• WORK TO COMPLETE: Leaving out the pictures, please retype each record exactly.
* * *
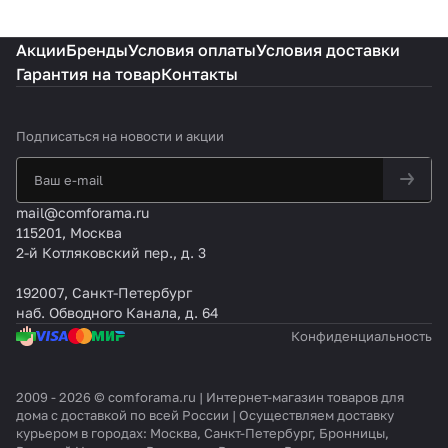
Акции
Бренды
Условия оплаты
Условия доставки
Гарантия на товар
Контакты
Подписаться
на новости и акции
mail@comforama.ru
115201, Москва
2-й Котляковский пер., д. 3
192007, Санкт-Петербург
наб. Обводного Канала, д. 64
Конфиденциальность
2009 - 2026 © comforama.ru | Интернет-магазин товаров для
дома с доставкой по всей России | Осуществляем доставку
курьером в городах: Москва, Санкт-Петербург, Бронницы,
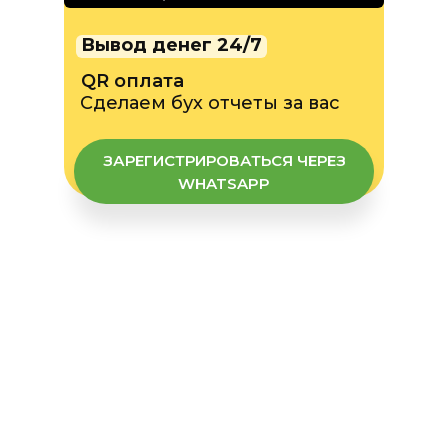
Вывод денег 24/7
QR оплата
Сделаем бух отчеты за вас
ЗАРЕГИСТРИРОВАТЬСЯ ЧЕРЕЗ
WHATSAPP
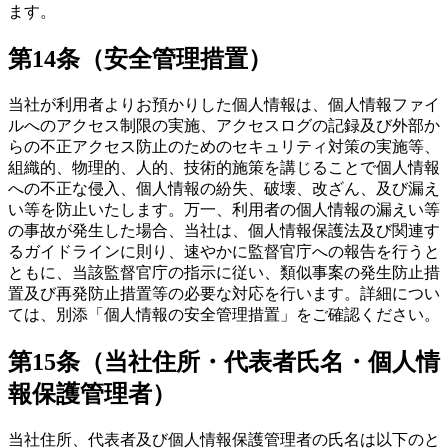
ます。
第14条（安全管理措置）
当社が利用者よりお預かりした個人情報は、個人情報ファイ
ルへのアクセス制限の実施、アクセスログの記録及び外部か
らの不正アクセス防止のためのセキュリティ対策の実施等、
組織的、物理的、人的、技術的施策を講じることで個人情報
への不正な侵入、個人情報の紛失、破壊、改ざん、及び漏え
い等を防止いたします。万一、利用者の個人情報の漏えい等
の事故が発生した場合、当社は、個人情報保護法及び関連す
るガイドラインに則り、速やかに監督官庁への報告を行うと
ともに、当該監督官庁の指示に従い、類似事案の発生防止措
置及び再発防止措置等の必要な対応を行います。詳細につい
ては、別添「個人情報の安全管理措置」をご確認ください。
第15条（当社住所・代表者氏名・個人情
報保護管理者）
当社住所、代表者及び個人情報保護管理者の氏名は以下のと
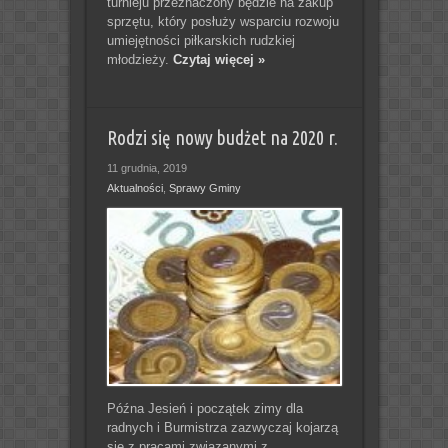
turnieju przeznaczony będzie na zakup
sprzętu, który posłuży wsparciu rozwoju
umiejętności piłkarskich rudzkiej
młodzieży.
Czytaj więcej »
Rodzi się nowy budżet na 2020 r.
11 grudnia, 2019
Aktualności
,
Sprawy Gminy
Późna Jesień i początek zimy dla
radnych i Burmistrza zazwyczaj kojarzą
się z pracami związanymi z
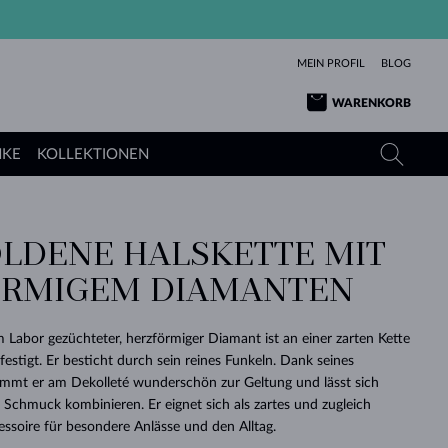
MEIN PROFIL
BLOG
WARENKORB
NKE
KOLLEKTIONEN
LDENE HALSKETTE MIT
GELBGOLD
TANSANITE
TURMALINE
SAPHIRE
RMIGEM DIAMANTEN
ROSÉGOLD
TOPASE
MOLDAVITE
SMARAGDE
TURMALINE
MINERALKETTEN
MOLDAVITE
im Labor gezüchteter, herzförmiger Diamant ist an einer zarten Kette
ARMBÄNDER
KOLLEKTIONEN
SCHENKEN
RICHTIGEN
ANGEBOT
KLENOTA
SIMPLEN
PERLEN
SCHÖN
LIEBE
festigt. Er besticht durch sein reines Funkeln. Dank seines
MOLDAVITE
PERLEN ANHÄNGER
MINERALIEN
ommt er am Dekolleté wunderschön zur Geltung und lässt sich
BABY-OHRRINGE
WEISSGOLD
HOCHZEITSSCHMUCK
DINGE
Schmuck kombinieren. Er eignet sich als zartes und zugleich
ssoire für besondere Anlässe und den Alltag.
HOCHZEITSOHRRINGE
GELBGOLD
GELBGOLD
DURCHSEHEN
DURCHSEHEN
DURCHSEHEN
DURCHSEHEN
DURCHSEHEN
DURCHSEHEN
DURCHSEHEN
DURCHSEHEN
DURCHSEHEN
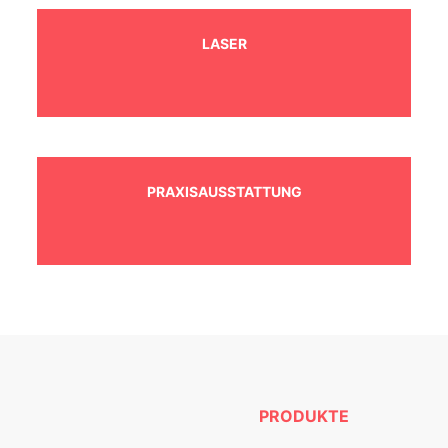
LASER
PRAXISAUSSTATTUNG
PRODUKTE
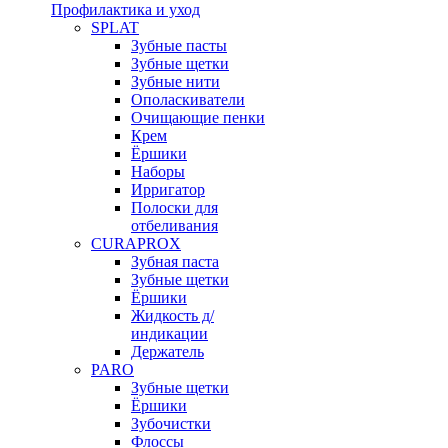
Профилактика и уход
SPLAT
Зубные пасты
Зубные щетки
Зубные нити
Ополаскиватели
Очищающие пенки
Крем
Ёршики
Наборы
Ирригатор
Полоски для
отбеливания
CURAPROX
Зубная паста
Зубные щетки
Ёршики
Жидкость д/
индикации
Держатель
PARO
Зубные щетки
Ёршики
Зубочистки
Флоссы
* * *
• RESPONSE:
Акции
Бренды
Условия оплаты
Условия доставки
Гарантия на товар
Контакты
Подписаться
на новости и акции
mail@comforama.ru
115201, Москва
2-й Котляковский пер., д. 3
192007, Санкт-Петербург
наб. Обводного Канала, д. 64
Конфиденциальность
2009 - 2026 © comforama.ru | Интернет-магазин товаров для
дома с доставкой по всей России | Осуществляем доставку
курьером в городах: Москва, Санкт-Петербург, Бронницы,
Вывод денег 24/7
QR оплата
Сделаем бух отчеты за вас
ЗАРЕГИСТРИРОВАТЬСЯ ЧЕРЕЗ
WHATSAPP
ます。
第14条（安全管理措置）
当社が利用者よりお預かりした個人情報は、個人情報ファイ
ルへのアクセス制限の実施、アクセスログの記録及び外部か
らの不正アクセス防止のためのセキュリティ対策の実施等、
組織的、物理的、人的、技術的施策を講じることで個人情報
への不正な侵入、個人情報の紛失、破壊、改ざん、及び漏え
い等を防止いたします。万一、利用者の個人情報の漏えい等
の事故が発生した場合、当社は、個人情報保護法及び関連す
るガイドラインに則り、速やかに監督官庁への報告を行うと
ともに、当該監督官庁の指示に従い、類似事案の発生防止措
置及び再発防止措置等の必要な対応を行います。詳細につい
ては、別添「個人情報の安全管理措置」をご確認ください。
第15条（当社住所・代表者氏名・個人情
報保護管理者）
当社住所、代表者及び個人情報保護管理者の氏名は以下のと
turnieju przeznaczony będzie na zakup
sprzętu, który posłuży wsparciu rozwoju
umiejętności piłkarskich rudzkiej
młodzieży.
Czytaj więcej »
Rodzi się nowy budżet na 2020 r.
11 grudnia, 2019
Aktualności
,
Sprawy Gminy
Późna Jesień i początek zimy dla
radnych i Burmistrza zazwyczaj kojarzą
się z pracami związanymi z
MEIN PROFIL
BLOG
WARENKORB
NKE
KOLLEKTIONEN
LDENE HALSKETTE MIT
GELBGOLD
TANSANITE
TURMALINE
SAPHIRE
RMIGEM DIAMANTEN
ROSÉGOLD
TOPASE
MOLDAVITE
SMARAGDE
TURMALINE
MINERALKETTEN
MOLDAVITE
im Labor gezüchteter, herzförmiger Diamant ist an einer zarten Kette
ARMBÄNDER
KOLLEKTIONEN
SCHENKEN
RICHTIGEN
ANGEBOT
KLENOTA
SIMPLEN
PERLEN
SCHÖN
LIEBE
festigt. Er besticht durch sein reines Funkeln. Dank seines
MOLDAVITE
PERLEN ANHÄNGER
MINERALIEN
ommt er am Dekolleté wunderschön zur Geltung und lässt sich
BABY-OHRRINGE
WEISSGOLD
HOCHZEITSSCHMUCK
DINGE
Schmuck kombinieren. Er eignet sich als zartes und zugleich
ssoire für besondere Anlässe und den Alltag.
HOCHZEITSOHRRINGE
GELBGOLD
GELBGOLD
DURCHSEHEN
DURCHSEHEN
DURCHSEHEN
DURCHSEHEN
DURCHSEHEN
DURCHSEHEN
DURCHSEHEN
DURCHSEHEN
DURCHSEHEN
LASER
PRAXISAUSSTATTUNG
PRODUKTE
Профилактика и уход
SPLAT
Зубные пасты
Зубные щетки
Зубные нити
Ополаскиватели
Очищающие пенки
Крем
Ёршики
Наборы
Ирригатор
Полоски для
отбеливания
CURAPROX
Зубная паста
Зубные щетки
Ёршики
Жидкость д/
индикации
Держатель
PARO
Зубные щетки
Ёршики
Зубочистки
Флоссы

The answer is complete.